1.
Imaginemos un X que desea mucho algo que no espera que se dé, y menos en lo inmediato. Pero imaginemos que resulta que sucede lo que X no espera pero desea. ¿Qué pesa más: la felicidad del deseo cumplido o la incomodidad de haber sido agarrado por sorpresa, de que haya sucedido lo que no esperaba?
Si pesa más lo primero, es el famoso sueño realizado: X lo consideraba improbable –de ahí que no lo esperara–, pero no imposible –de ahí que pudiera desearlo–; se le da y X feliz. Si pesa más lo segundo, es una fantasía interrumpida por una realización inoportuna.

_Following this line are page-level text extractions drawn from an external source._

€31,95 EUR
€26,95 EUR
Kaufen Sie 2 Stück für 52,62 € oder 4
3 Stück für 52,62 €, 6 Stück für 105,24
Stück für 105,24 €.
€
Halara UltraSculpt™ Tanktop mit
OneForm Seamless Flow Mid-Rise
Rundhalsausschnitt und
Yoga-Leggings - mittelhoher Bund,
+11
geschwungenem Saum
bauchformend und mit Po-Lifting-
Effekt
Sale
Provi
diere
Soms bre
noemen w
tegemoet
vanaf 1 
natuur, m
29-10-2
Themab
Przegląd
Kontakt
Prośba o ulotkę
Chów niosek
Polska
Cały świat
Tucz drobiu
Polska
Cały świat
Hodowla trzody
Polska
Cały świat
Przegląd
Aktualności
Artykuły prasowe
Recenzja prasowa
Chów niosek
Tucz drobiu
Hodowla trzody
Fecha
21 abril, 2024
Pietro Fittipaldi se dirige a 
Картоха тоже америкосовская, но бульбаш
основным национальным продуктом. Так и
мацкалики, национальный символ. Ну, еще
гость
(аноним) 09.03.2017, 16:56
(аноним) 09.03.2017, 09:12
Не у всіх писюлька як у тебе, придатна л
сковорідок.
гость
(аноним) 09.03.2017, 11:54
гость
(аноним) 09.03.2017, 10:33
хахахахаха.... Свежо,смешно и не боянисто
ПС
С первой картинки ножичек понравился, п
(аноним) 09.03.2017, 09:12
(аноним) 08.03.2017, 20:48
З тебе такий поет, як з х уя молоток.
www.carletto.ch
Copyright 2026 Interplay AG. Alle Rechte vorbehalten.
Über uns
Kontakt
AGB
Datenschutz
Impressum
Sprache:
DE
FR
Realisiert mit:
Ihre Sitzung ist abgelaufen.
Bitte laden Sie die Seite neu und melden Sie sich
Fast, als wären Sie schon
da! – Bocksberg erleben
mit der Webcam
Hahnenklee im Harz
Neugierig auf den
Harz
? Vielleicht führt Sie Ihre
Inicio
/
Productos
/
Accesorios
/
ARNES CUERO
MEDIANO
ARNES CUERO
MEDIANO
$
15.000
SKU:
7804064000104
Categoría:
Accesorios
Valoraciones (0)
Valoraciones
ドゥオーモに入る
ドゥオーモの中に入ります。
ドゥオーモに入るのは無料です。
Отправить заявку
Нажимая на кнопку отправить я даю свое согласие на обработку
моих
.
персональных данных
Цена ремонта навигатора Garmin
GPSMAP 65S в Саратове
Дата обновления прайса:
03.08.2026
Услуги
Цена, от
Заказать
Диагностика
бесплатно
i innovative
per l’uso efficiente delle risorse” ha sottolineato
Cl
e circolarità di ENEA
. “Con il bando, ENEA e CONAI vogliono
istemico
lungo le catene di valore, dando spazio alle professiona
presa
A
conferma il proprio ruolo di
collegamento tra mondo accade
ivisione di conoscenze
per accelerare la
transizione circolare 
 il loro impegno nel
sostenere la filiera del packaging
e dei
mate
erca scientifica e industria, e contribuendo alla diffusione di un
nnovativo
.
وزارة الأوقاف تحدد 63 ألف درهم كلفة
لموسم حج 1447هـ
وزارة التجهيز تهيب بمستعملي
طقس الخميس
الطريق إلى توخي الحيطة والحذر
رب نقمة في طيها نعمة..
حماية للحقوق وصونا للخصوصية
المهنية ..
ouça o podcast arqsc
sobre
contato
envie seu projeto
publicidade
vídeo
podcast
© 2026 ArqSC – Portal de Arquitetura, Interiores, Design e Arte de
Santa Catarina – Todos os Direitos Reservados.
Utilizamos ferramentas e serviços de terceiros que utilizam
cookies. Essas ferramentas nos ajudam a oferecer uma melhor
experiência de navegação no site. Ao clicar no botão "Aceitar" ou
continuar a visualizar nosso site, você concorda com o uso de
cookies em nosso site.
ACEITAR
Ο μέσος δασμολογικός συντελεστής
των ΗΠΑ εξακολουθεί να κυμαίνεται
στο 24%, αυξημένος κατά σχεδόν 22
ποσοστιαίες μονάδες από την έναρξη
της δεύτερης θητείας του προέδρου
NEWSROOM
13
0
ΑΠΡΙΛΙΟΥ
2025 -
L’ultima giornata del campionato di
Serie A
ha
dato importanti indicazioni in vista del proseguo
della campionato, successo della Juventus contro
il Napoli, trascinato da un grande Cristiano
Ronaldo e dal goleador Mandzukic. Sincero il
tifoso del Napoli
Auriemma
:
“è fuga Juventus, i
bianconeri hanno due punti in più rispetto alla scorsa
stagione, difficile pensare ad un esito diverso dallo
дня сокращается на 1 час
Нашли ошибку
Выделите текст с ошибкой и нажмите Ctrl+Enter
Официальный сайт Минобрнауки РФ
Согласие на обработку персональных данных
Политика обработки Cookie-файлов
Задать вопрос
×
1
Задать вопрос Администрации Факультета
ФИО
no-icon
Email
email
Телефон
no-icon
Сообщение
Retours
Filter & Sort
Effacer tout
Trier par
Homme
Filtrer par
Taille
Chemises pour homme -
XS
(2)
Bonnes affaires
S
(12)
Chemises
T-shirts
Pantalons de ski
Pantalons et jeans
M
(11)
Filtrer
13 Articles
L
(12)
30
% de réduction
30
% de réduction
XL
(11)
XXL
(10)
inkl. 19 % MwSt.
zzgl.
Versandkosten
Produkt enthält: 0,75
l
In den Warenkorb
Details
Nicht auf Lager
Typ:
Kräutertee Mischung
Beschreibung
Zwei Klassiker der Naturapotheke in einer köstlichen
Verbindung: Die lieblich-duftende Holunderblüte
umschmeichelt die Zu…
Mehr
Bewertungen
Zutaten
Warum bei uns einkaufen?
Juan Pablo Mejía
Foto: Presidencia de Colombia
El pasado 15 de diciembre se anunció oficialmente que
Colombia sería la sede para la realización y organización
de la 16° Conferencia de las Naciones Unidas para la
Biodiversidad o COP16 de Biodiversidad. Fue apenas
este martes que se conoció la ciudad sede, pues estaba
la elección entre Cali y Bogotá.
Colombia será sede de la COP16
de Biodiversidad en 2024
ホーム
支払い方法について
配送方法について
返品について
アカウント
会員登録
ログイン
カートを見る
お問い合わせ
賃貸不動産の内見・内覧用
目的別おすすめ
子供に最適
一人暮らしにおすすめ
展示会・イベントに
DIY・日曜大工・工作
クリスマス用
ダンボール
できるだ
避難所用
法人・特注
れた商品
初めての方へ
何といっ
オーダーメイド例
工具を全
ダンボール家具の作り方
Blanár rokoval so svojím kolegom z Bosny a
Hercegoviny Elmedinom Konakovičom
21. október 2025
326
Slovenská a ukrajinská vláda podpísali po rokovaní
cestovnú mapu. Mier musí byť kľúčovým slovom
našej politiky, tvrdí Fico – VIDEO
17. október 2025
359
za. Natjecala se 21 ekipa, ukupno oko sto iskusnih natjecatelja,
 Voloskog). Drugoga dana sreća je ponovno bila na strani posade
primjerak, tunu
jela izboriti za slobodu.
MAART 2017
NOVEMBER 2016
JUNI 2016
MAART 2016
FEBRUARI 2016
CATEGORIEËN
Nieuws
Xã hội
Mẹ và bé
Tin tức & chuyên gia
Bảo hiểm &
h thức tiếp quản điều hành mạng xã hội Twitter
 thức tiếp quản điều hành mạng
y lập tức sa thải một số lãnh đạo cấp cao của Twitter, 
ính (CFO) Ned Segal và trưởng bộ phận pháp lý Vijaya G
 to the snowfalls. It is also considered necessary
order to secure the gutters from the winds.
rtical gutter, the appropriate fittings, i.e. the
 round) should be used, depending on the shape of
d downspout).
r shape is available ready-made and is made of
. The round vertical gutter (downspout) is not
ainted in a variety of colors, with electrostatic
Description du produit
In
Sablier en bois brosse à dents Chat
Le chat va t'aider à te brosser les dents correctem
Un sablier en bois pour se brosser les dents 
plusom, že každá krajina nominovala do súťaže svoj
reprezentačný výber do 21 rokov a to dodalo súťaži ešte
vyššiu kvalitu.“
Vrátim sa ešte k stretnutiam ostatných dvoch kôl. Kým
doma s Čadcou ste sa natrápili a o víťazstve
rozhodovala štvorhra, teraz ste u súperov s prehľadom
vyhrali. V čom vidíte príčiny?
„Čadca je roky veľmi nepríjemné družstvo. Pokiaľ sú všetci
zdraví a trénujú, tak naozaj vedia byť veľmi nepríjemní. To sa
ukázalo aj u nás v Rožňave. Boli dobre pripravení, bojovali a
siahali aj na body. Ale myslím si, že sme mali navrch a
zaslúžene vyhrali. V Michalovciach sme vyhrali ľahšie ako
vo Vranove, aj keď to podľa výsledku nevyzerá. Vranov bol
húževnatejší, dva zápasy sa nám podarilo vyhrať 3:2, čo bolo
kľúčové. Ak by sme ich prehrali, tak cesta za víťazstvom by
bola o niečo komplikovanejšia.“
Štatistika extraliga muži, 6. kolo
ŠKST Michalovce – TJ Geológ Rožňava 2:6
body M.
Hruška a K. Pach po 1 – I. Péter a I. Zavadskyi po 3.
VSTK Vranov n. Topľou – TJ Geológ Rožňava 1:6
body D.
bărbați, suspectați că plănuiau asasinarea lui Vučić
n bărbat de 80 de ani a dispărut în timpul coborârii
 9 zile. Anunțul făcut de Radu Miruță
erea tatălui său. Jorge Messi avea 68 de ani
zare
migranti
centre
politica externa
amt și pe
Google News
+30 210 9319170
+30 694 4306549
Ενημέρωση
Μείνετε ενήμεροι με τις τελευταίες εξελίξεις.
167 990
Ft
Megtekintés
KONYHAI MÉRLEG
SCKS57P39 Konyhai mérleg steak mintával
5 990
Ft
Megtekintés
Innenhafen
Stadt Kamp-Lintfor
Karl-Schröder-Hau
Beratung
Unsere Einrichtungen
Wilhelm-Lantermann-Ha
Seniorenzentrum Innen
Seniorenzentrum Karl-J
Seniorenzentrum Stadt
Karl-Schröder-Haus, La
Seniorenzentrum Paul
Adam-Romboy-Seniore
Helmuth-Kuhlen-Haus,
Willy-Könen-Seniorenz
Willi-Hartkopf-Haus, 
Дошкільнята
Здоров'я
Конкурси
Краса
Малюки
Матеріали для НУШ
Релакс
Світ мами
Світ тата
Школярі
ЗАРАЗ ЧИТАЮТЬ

Si X no está preparado para recibir lo que desea, tal vez lo suyo no es la motivación o el impulso de un deseo, sino el entretenimiento pasivo de una fantasía, donde uno es un espectador muy empático, pero un espectador. La fantasía es una variante (¿siempre melancólica?) del deseo, un desear sin poner el cuerpo, sin apostar nunca.
2.
Con las fantasías no se pone el cuerpo. Eso empieza con el deseo y sigue con la decisión. Lo anterior es como onírico o artístico: etéreo.
— el Zambullista (@Zambullista) 15 de febrero de 2017
Mientras una decisión no venga a separar deseos de fantasías, la intención puede adelantarse a gusto -para prepararnos o para entretenernos.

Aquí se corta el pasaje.